● Your objective
Reproduce the records exactly, but not the pictures.

***** Dataset *****

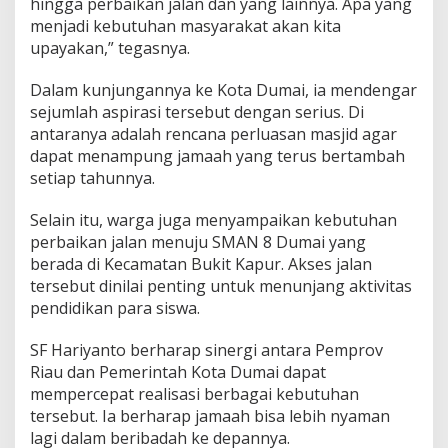
hingga perbaikan jalan dan yang lainnya. Apa yang
menjadi kebutuhan masyarakat akan kita
upayakan,” tegasnya.
Dalam kunjungannya ke Kota Dumai, ia mendengar
sejumlah aspirasi tersebut dengan serius. Di
antaranya adalah rencana perluasan masjid agar
dapat menampung jamaah yang terus bertambah
setiap tahunnya.
Selain itu, warga juga menyampaikan kebutuhan
perbaikan jalan menuju SMAN 8 Dumai yang
berada di Kecamatan Bukit Kapur. Akses jalan
tersebut dinilai penting untuk menunjang aktivitas
pendidikan para siswa.
SF Hariyanto berharap sinergi antara Pemprov
Riau dan Pemerintah Kota Dumai dapat
mempercepat realisasi berbagai kebutuhan
tersebut. Ia berharap jamaah bisa lebih nyaman
lagi dalam beribadah ke depannya.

*****

● Expected output
hingga perbaikan jalan dan yang lainnya. Apa yang
menjadi kebutuhan masyarakat akan kita
upayakan,” tegasnya.
Dalam kunjungannya ke Kota Dumai, ia mendengar
sejumlah aspirasi tersebut dengan serius. Di
antaranya adalah rencana perluasan masjid agar
dapat menampung jamaah yang terus bertambah
setiap tahunnya.
Selain itu, warga juga menyampaikan kebutuhan
perbaikan jalan menuju SMAN 8 Dumai yang
berada di Kecamatan Bukit Kapur. Akses jalan
tersebut dinilai penting untuk menunjang aktivitas
pendidikan para siswa.
SF Hariyanto berharap sinergi antara Pemprov
Riau dan Pemerintah Kota Dumai dapat
mempercepat realisasi berbagai kebutuhan
tersebut. Ia berharap jamaah bisa lebih nyaman
lagi dalam beribadah ke depannya.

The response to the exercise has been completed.